Another poor substitute for the traditional Oath is the “Christian” physician’s pledge taken by graduates of Loma Linda University. Unfortunately, LLU has also emasculated the robustness of the original. Thus, LLU’s pledge states: “I will maintain the utmost respect for human life. I will not use my medical knowledge contrary to the laws of humanity. I will respect the rights and decision of my patients.” Why edit out the explicit promise not to kill, if respecting human life is a priority? And if respecting patient decisions is paramount, that would permit voluntary euthanasia among other potentially harmful “treatments,” such as amputating the healthy limbs of mentally disturbed patients known as “amputee wannabes.”
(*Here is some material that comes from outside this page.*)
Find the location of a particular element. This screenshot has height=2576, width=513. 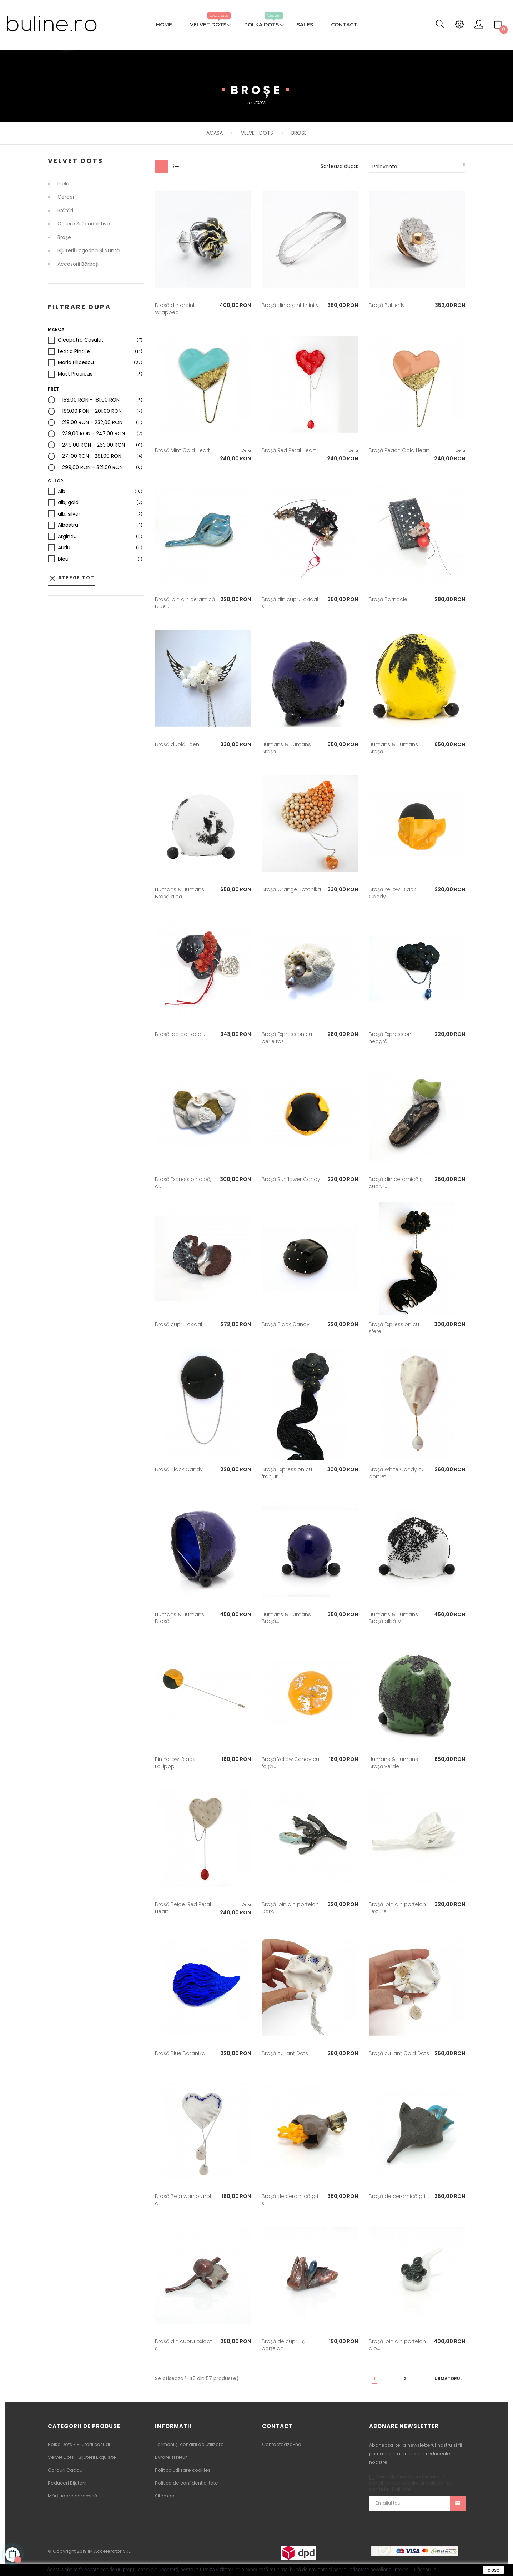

Of perhaps even greater concern, LLU’s oath adds a clause that could interpose a conflict of interest between doctors and certain of their individual patients. “Acting as a good steward of the resources of society and of the talents granted me, I will endeavor to reflect God’s mercy and compassion by caring for the lonely, the poor, the suffering, and those who are dying.”
Under the Hippocratic medical principles, the doctor’s sole loyalty was owed to each and every patient as individuals. That is, the doctor is not free to give optimal care to one patient but provide a lower standard to another. In contrast, LLU’s version now requires physicians to treat individual patients in the context of a potentially superseding duty to broader society to steward resources–which, in some hands, could be exercised at the direct expense of patients who are the most expensive to care for. Indeed, a fair reading of the LLU’s oath would justify bedside health-care rationing.
This is not to say, of course, that physicians shouldn’t make proper use of resources. But, to prevent discrimination and abuse, a doctor’s first duty must be to the individual patient, not to society as a whole. Placing a dual mandate on the doctor, as LLU’s oath appears to do, is dangerous precisely because resource management could trump the health, welfare, and even the lives of the sickest patients.
As the Christian bioethicist Gilbert Meilaender has written, the Hippocratic Oath commits doctors to “to the bodily life of their patients.” In an era when the economics of managed care and the growing utilitarian sway of contemporary bioethics increasingly endanger the weakest and most vulnerable among us, substituting the Oath’s venerable maxims with tepid generalities and the vagaries of individual consciences is precisely the wrong approach. Rather than being an archaic relic, the Oath’s “do no harm” approach to medical practice is more important than ever.